Your goal> Find the number of lines below in which the word "droit" occurs. Write only that number.

(Saved data entries)
┄┄┄┄┄┄┄┄┄┄

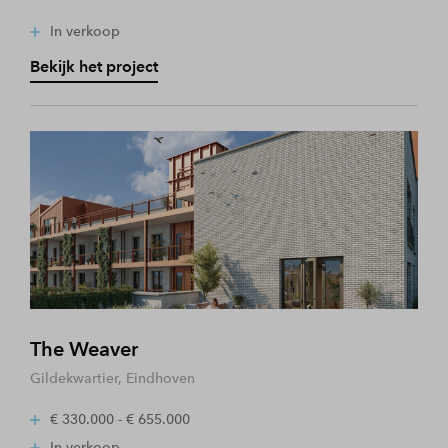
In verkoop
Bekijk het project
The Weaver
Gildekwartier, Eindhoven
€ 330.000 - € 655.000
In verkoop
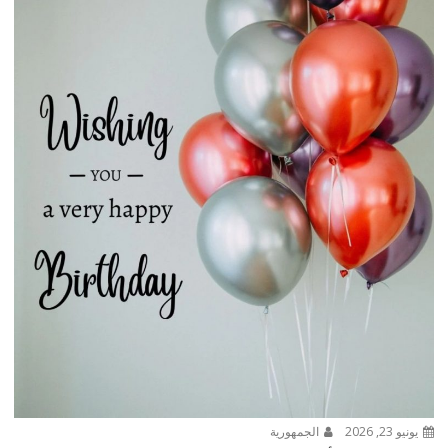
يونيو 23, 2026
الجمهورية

┄┄┄┄┄┄┄┄┄┄

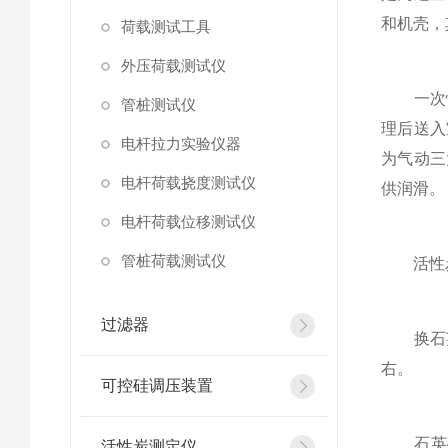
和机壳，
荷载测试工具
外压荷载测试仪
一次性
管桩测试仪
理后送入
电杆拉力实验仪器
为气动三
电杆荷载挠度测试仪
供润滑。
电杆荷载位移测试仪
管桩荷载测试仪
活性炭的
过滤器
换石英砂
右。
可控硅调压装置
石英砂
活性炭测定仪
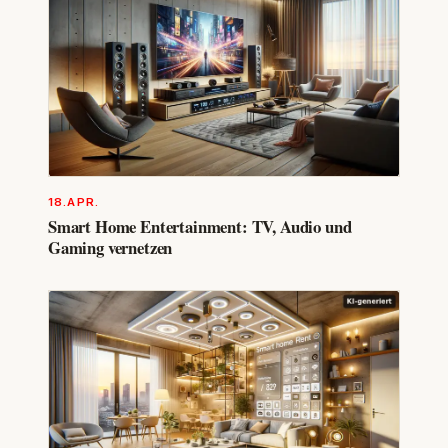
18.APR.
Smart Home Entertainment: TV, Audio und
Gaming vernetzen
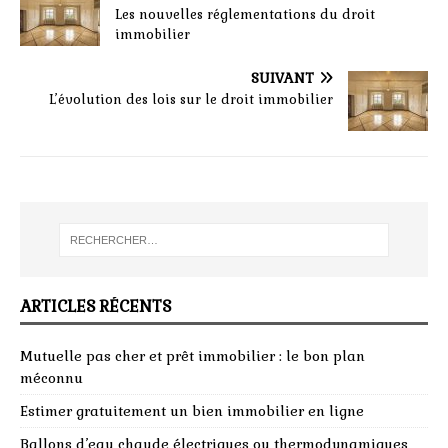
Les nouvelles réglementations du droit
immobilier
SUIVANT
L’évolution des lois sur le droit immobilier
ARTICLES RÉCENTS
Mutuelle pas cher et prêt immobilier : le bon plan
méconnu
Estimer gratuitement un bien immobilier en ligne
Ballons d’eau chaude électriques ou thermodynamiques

┄┄┄┄┄┄┄┄┄┄

Your response> 2